Anyone who reads Robert Fogel and Stanley Engerman’s “Time on the Cross” knows immediately that its claims were bound to cause controversy. A significant part of this controversy, no doubt, stems from the heavy use of numerical data in the analysis of the institution of slavery. The numbers seem cold and barely capture the macabre-colored picture of slavery that we are used to encountering in more traditional, humanistic expositions of slavery. Worse still, at times Fogel and Engerman’s language seems to allude to the “Uncle Tom” image of a pitifully subservient and obedient black when describing the typical slave. The authors did not mean to suggest this (they say they admire black achievement under the adversity of white overlordship), one cannot help but to conjure the image when they speak, for example, of the supposed motivation of slaves to be appointed to “better” roles on the plantation.

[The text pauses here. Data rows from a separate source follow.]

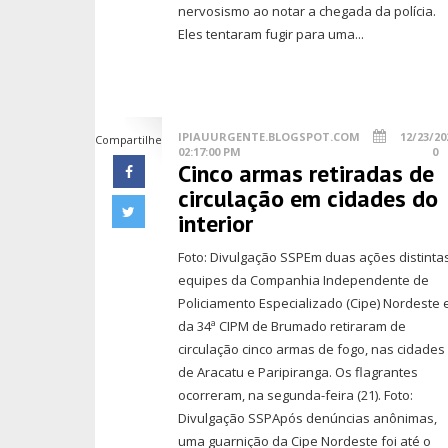
nervosismo ao notar a chegada da polícia.
Eles tentaram fugir para uma...
IPIAUURGENTE.BLOGSPOT.COM
12/23/20
Compartilhe
02:17:00 PM
0
Cinco armas retiradas de
circulação em cidades do
interior
Foto: Divulgação SSPEm duas ações distintas
equipes da Companhia Independente de
Policiamento Especializado (Cipe) Nordeste 
da 34ª CIPM de Brumado retiraram de
circulação cinco armas de fogo, nas cidades
de Aracatu e Paripiranga. Os flagrantes
ocorreram, na segunda-feira (21). Foto:
Divulgação SSPApós denúncias anônimas,
uma guarnição da Cipe Nordeste foi até o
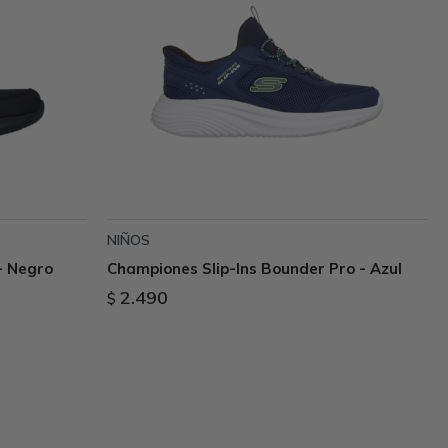
NIÑOS
- Negro
Championes Slip-Ins Bounder Pro - Azul
2.490
$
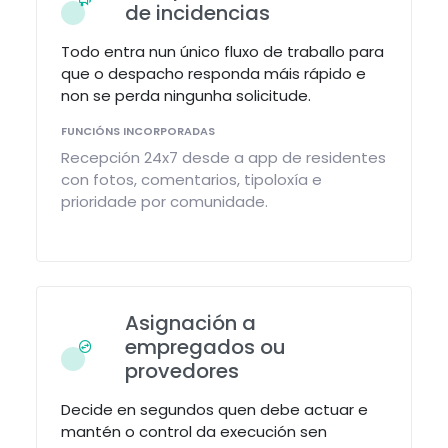
de incidencias
Todo entra nun único fluxo de traballo para
que o despacho responda máis rápido e
non se perda ningunha solicitude.
FUNCIÓNS INCORPORADAS
Recepción 24x7 desde a app de residentes
con fotos, comentarios, tipoloxía e
prioridade por comunidade.
Asignación a
empregados ou
provedores
Decide en segundos quen debe actuar e
mantén o control da execución sen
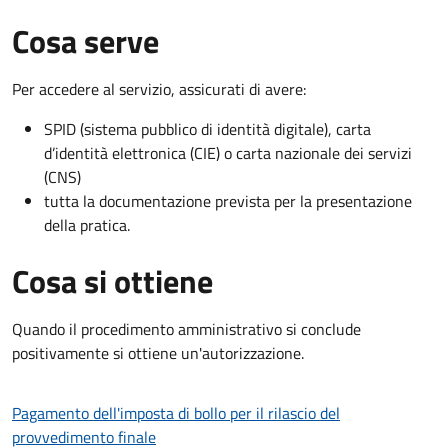
Cosa serve
Per accedere al servizio, assicurati di avere:
SPID (sistema pubblico di identità digitale), carta
d’identità elettronica (CIE) o carta nazionale dei servizi
(CNS)
tutta la documentazione prevista per la presentazione
della pratica.
Cosa si ottiene
Quando il procedimento amministrativo si conclude
positivamente si ottiene un'autorizzazione.
Pagamento dell'imposta di bollo per il rilascio del
provvedimento finale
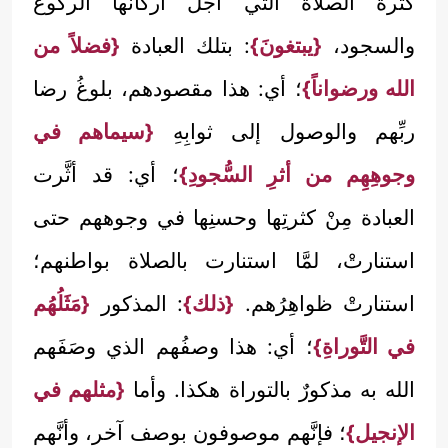
كثرة الصلاة التي أجلُّ أركانها الركوع
والسجود،
{يبتغونَ}
: بتلك العبادة
{فضلاً من
الله ورضواناً}
؛ أي: هذا مقصودهم، بلوغُ رضا
ربِّهم والوصول إلى ثوابِهِ
{سيماهم في
وجوهِهِم من أثرِ السُّجودِ}
؛ أي: قد أثَّرت
العبادة مِنْ كثرتِها وحسنِها في وجوههم حتى
استنارتْ، لمَّا استنارت بالصلاة بواطنهم؛
استنارتْ ظواهِرُهم.
{ذلك}
: المذكور
{مَثَلُهُم
في التَّوراةِ}
؛ أي: هذا وصفُهم الذي وصَفَهم
الله به مذكورٌ بالتوراة هكذا. وأما
{مثلهم في
الإنجيل}
؛ فإنَّهم موصوفون بوصف آخر، وأنَّهم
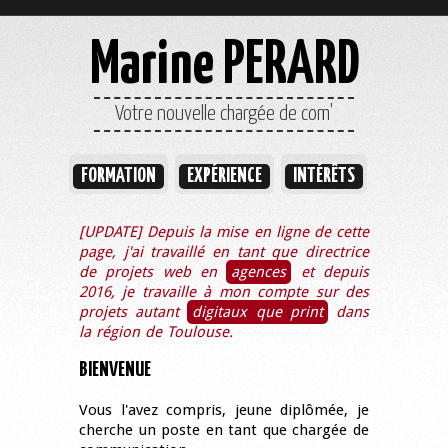
Marine PERARD
Votre nouvelle chargée de com'
FORMATION
EXPÉRIENCE
INTÉRÊTS
[UPDATE] Depuis la mise en ligne de cette
page, j'ai travaillé en tant que directrice
de projets web en
agences
et depuis
2016, je travaille à mon compte sur des
projets autant
digitaux que print
dans
la région de Toulouse.
BIENVENUE
Vous l'avez compris, jeune diplômée, je
cherche un poste en tant que chargée de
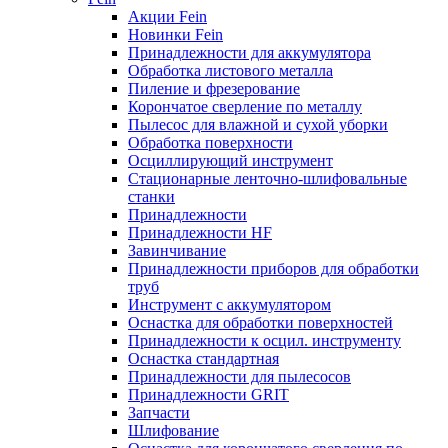
Акции Fein
Новинки Fein
Принадлежности для аккумулятора
Обработка листового металла
Пиление и фрезерование
Корончатое сверление по металлу
Пылесос для влажной и сухой уборки
Обработка поверхности
Осциллирующий инструмент
Стационарные ленточно-шлифовальные
станки
Принадлежности
Принадлежности HF
Завинчивание
Принадлежности приборов для обработки
труб
Инструмент с аккумулятором
Оснастка для обработки поверхностей
Принадлежности к осцил. инструменту
Оснастка стандартная
Принадлежности для пылесосов
Принадлежности GRIT
Запчасти
Шлифование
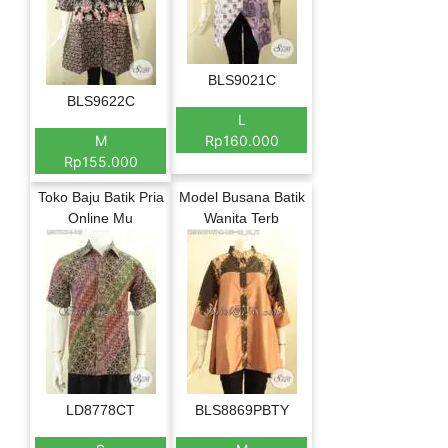
BLS9021C
BLS9622C
L
M
Rp160.000
Rp155.000
Toko Baju Batik Pria
Model Busana Batik
Online Mu
Wanita Terb
LD8778CT
BLS8869PBTY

Despite the controversy, I think it’s a shame that this study may have caused cliometrics to fade completely into the background of historical research, because it offers some useful tools for historians. In particular, I thought its capabilities as a tool for comparative studies were particularly strong. One relatively non-controversial section of “Time on the Cross” was the first chapter, where Fogel and Engerman discuss some of the differences between slavery in the United States and in the Caribbean. They use comparisons of slave imports into the Caribbean and the U.S., foreign-born slaves with the rest of the U.S. population, and the growth of the actual slave populations in the U.S. and Caribbean to expose very real differences between the slave trades of the U.S. and the Caribbean that are in fact made more explicit numerically. The reader gets a harrowing portrait of slaves being sent to the Caribbean in droves to replace those who have succumbed to tropical diseases, while in the U.S., the slave population became “naturalized,” creating a potentially different dynamic to be further explored by historical study.
Steven Ruggles’ “The Transformation of the American Family Structure” is another example of the use of quantitative comparisons to show intriguing facts. Some scholars claim that the traditional family structure never existed, we learn. Yet Ruggles suggests that although these “extended households” might have been a minority, they were still an ideal that served to direct behavior more often than not. By using life expectancy to calculate a potential percentage of families that could have had the traditional structure of elderly kin living with younger generations, Ruggles shows that a high percentage of those families that could have this structure actually did. By contrast, life expectancy has risen in the 20th century, and yet the traditional family structure is found even less often.
Comparative quantitative studies offer one way to make meaning out of numbers in a way that is detailed and exciting much in the same way as first-hand accounts provide meaningful qualitative data. It would be a shame to push them aside completely.